Le président russe Vladimir Poutine s’est livré aujourd’hui à la traditionnelle émission annuelle de questions-réponses. Dans cette longue émission, certaines questions étaient pour le moins originales, et certaines même posées par des enfants.

Comme les échanges pouvaient parfois être longs, nous avons gardé le plus marquant.

1) “L’année dernière, nous vous avions demandé si vous auriez sauvé Barack Obama s’il se noyait devant vous. Cette année, voilà la question : si Poroshenko et Erdogan étaient en train de se noyer, qui sauveriez-vous en premier ?”

Je ne sais pas quoi dire. Si quelqu’un a décidé de se noyer, il n’est pas possible de le sauver. Mais vous pouvez toujours lui tendre la main en signe d’amitié, s’il l’accepte.

2) “Nous avons appris récemment que votre ex-femme s’est remariée. Quand allez-vous nous annoncer une nouvelle première dame ?”

Vous avez choisi un président et son Premier ministre pour leur travail, pas pour parler de leur vie privée. Mais je comprends que cela intéresse les personnes. Peut-être que, si quelque chose de ce type arrive, je répondrai à la question.

3) Si vous aviez un poisson en or comme dans le conte de Pushkin, quels seraient vos trois voeux ?

Tu dois travailler pour avoir ce que tu veux, et pas espérer trouver un poisson d’or et ses trois voeux.

4) Quels médicaments prenez-vous quand vous tombez malade ? Des médicaments russes ou des médicaments importés ?

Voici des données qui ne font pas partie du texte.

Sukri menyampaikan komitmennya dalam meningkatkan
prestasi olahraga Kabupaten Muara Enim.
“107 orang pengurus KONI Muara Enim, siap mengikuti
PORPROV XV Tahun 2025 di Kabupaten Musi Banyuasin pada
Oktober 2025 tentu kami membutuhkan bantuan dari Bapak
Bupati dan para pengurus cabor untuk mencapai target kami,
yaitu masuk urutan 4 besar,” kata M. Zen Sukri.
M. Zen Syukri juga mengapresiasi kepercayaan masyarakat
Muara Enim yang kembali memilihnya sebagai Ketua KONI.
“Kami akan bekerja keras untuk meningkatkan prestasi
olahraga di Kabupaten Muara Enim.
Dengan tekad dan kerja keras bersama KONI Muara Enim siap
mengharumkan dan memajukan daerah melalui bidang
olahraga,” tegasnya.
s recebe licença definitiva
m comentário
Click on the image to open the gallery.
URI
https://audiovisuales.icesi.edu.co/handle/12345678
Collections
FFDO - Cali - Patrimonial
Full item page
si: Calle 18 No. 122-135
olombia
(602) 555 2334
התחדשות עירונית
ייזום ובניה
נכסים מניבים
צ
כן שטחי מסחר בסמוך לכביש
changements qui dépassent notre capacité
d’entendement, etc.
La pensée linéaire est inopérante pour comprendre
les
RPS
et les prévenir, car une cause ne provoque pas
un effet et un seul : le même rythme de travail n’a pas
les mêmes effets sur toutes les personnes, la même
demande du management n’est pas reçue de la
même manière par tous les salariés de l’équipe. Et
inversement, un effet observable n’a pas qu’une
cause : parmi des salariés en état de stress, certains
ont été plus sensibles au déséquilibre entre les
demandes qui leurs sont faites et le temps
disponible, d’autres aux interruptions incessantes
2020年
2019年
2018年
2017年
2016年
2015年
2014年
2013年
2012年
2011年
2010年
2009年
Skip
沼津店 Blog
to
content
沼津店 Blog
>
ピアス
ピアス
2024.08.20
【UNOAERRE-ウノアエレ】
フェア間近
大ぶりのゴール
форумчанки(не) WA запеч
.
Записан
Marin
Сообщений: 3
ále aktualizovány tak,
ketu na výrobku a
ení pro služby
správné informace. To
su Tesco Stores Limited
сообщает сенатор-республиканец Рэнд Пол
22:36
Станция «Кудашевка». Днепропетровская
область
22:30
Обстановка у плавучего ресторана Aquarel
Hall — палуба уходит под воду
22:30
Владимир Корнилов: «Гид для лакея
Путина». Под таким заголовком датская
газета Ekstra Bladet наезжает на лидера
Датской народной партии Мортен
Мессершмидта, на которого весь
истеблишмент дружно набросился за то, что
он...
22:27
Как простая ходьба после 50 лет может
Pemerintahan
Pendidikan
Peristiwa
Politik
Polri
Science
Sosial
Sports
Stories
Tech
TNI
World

Tout d’abord je fais de la prévention et j’essaie de ne pas tomber malade. Je fais du sport pour me maintenir en forme. Je me fais aussi vacciner, par exemple contre la grippe. Mais quand je tombe quand même malade, je prends tous ceux que les médecins me donnent, que ce soit des produits importés ou russes. Par contre, je ne prends que des médicaments génériques.

5) Est-ce que vous avez déjà juré, utilisé un langage grossier ? Contre qui ?

Je dois avouer que je jure et j’utilise un mauvais langage. Mais seulement contre moi-même. Cela fait partie du patrimoine culturel russe. Ai-je déjà juré contre mes subordonnés ? Oui. Mais encore une fois, parce que j‘étais énervé contre moi.

Vladimir Poutine a aussi répondu à des questions plus sérieuses sur la crise en Syrie ou encore l‘économie russe.